Tunnel vision: Suez Canal Container Terminal eyes gateway gains as landmark project opens window of opportunity
New tunnels creating a vital roadway link under the Suez Canal provide SCCT access to the previously inaccessible lucrative Egyptian market. The transhipment facility is now looking to elevate its status in the region as a dual hub, offering a new gateway proposition to customers
THE Suez Canal Container Terminal, located on the eastern side of Egypt’s Port Said, has long been established as one of the key transhipment hubs in the east Mediterranean, serving as a vital stopover for east-west cargoes transiting the famous waterway that bears its name.
However, SCCT is reinventing itself as a dual hub, or hybrid facility, off the back of a landmark infrastructure project that looks set to be a game changer for the terminal and its customers.
The Egyptian government recently opened a series of road tunnels underneath the Suez Canal, including two near Port Said, as one of the main projects under its wider ‘Egypt Vision 2030’ initiative to boost economic growth in the country.
The tunnels have created vital links between the east’s sparsely populated Sinai Peninsula and Egypt’s industrial heartland and capital Cairo in the west. Journeys that previously took hours — or even days — can now be completed in a matter of minutes, and 24/7.
For SCCT, located on the eastern side of the canal, this provides a newfound opportunity to tap into a lucrative and previously inaccessible market, according to its chief executive, Lars Vang Christensen.
“We are now extremely well connected to all the key industrial areas in and around Cairo — so as well as being a transhipment hub, we are now positioned as a key gateway for Egypt,” he says.
“More importantly from a customer perspective, they can actually leverage on both of these options by having a hybrid service.”
The option of handling gateway cargoes adds to an already impressive offering to customers utilising SCCT.
Not only does the modern terminal boast one of the highest levels of crane productivity in the whole Mediterranean, deepwater berths catering for the largest containerships on the water, ample yard space and long quay walls — but it also requires only minimal deviation for lines transiting the Suez Canal.
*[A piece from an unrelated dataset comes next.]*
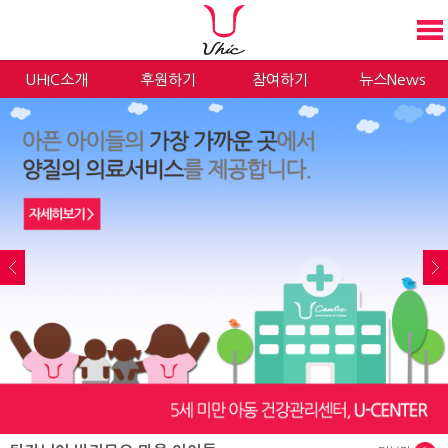
UHIC소개
후원하기
참여하기
뉴스News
In this case, the terminal is literally a stone’s throw away from the key trade route.
“When convoys travel through the canal, we can just bring ships out or phase them directly into the convoy,” explains Mr Christensen.
In terms of numbers, SCCT is already reaping the rewards of its unrivalled regional proposition.
The Port Said terminal has witnessed a 20% year-on-year hike in total port liftings over the past two years — and, more significantly, a 65% jump in gateway traffic in the past 12 months. This increase is even more impressive, considering this has come amid a global pandemic.
With SCCT majority owned by global port operator APM Terminals — which has more than 70 terminals under its portfolio, including a significant number handling predominately gateway cargoes — Mr Christensen says this has helped to smooth its transition into a hybrid port.
“Their expertise has been invaluable,” he says.
He expects annual throughput numbers to continue their upward trajectory as more and more customers take advantage of SCCT’s enhanced inland links.
This goes to explain why SCCT has also embarked on a significant investment programme to upgrade terminal equipment, costing more than $60m, in preparation for an influx of cargo.
Everything is in place for SCCT to become a regional hub to envy all its rivals.